My client was in a tough position, and she needed to make a bet.  As a career coach, I had a dilemma. We chose the conservative approach, and she is back to Wall Street!

 

In the Past …

Pushing the envelope on your resume was okay since the usual procedure was:

  • Candidate submits resume to HR and gets job offer
  • Candidate fills in a formal job application with accurate information
  • Background checker sees formal job application, and all is good

Life is Complicated Though!

Were you let go in January but paid through May?

What date do you use on your resume and job application?

Did you work for a family company while you were in between jobs?

Do you use the family company name on your resume even if they didn’t pay you?

The Present

Submitting your application online to get a job is a virtual waste of time (unless you are 22), as I have blogged many times.
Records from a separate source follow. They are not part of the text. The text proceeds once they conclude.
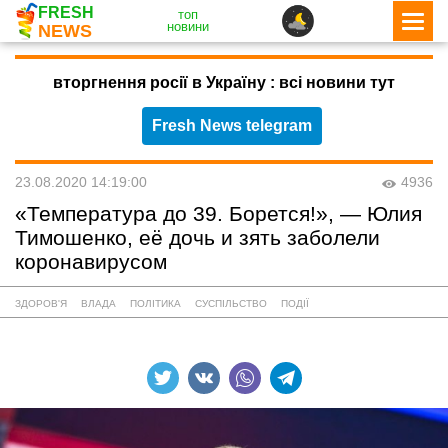
FRESH
топ
новини
NEWS
вторгнення росії в Україну : всі новини тут
Fresh News telegram
23.08.2020 14:19:00
4936
«Температура до 39. Борется!», — Юлия
Тимошенко, её дочь и зять заболели
коронавирусом
ЗДОРОВ'Я
ВЛАДА
ПОЛІТИКА
СУСПІЛЬСТВО
ПОДІЇ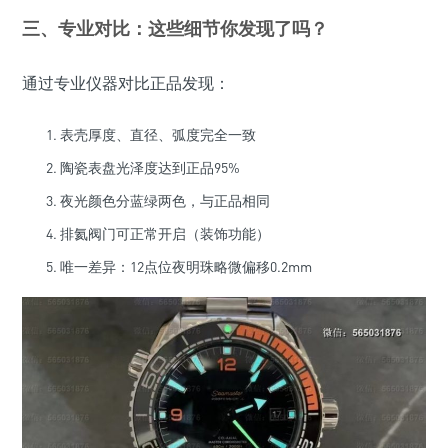
三、专业对比：这些细节你发现了吗？
通过专业仪器对比正品发现：
表壳厚度、直径、弧度完全一致
陶瓷表盘光泽度达到正品95%
夜光颜色分蓝绿两色，与正品相同
排氦阀门可正常开启（装饰功能）
唯一差异：12点位夜明珠略微偏移0.2mm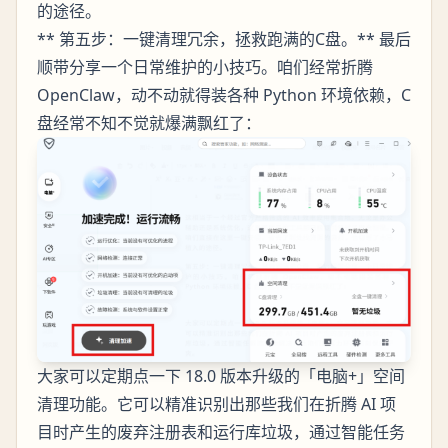
的途径。
** 第五步：一键清理冗余，拯救跑满的C盘。** 最后
顺带分享一个日常维护的小技巧。咱们经常折腾
OpenClaw，动不动就得装各种 Python 环境依赖，C
盘经常不知不觉就爆满飘红了：
大家可以定期点一下 18.0 版本升级的「电脑+」空间
清理功能。它可以精准识别出那些我们在折腾 AI 项
目时产生的废弃注册表和运行库垃圾，通过智能任务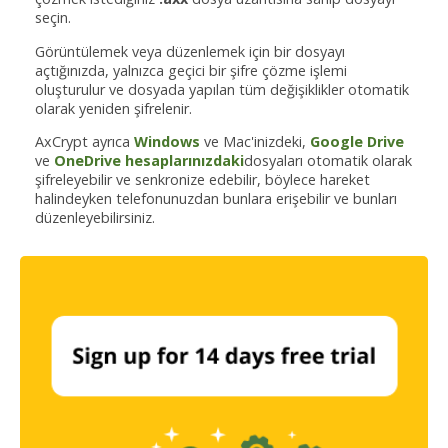
seçin.
Görüntülemek veya düzenlemek için bir dosyayı
açtığınızda, yalnızca geçici bir şifre çözme işlemi
oluşturulur ve dosyada yapılan tüm değişiklikler otomatik
olarak yeniden şifrelenir.
AxCrypt ayrıca
Windows
ve Mac'inizdeki,
Google Drive
ve
OneDrive hesaplarınızdaki
dosyaları otomatik olarak
şifreleyebilir ve senkronize edebilir, böylece hareket
halindeyken telefonunuzdan bunlara erişebilir ve bunları
düzenleyebilirsiniz.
See #1 Reason Why Job Boards Don’t Work. However, you still need to get your resume into the employer HR system at some point where you certify accuracy.

 

Assume you pushed the envelope a bit.  The growing problem is that there’s a new world order and it looks like this:

  • Candidate submits resume and gets job offer
  • Resume goes directly to background checker
  • Any inconsistencies will be red flagged and given to HR

Now you find yourself in a tough position. Your employer is asking you to explain your inconsistency, which they may or may not accept.

 

What should you do?

 

Honestly, there is no right answer.  On the one hand, if you are a betting person applying to a mid or smaller size company, then you can probably assume the past holds true.  Go ahead and embellish carefully. On the other hand, if you are applying to a larger regulated institution, keep the embellishments small enough (or don’t embellish) that the company won’t really care about a small inconsistency.

 

Each fact pattern is different, and a decision depends upon the risk-taking nature of the job seeker.

 

My Client’s Win

She lost her job in January but stayed on the payroll through May. She submitted her resume with the May end date. HR at her former company, however, records January in their files. Client is asked to fill in the employment application.

 

My client is risk-averse. Put May on the job application and the the January-May inconsistency is flagged. Putting January could trigger the company looking at her resume and asking, “Why May?”

 

I’m sure we talked through this issue for over 2 hours.  At the end of the day, she filled in January on the job application and took the bet. She banked on the hope that the employer would not go back to her resume since the background check would clear.  If her employer did go back to her resume, she would claim ignorance that she was told to put “paid through date” on her resume.

 

We took a calculated risk.  She is back on Wall Street.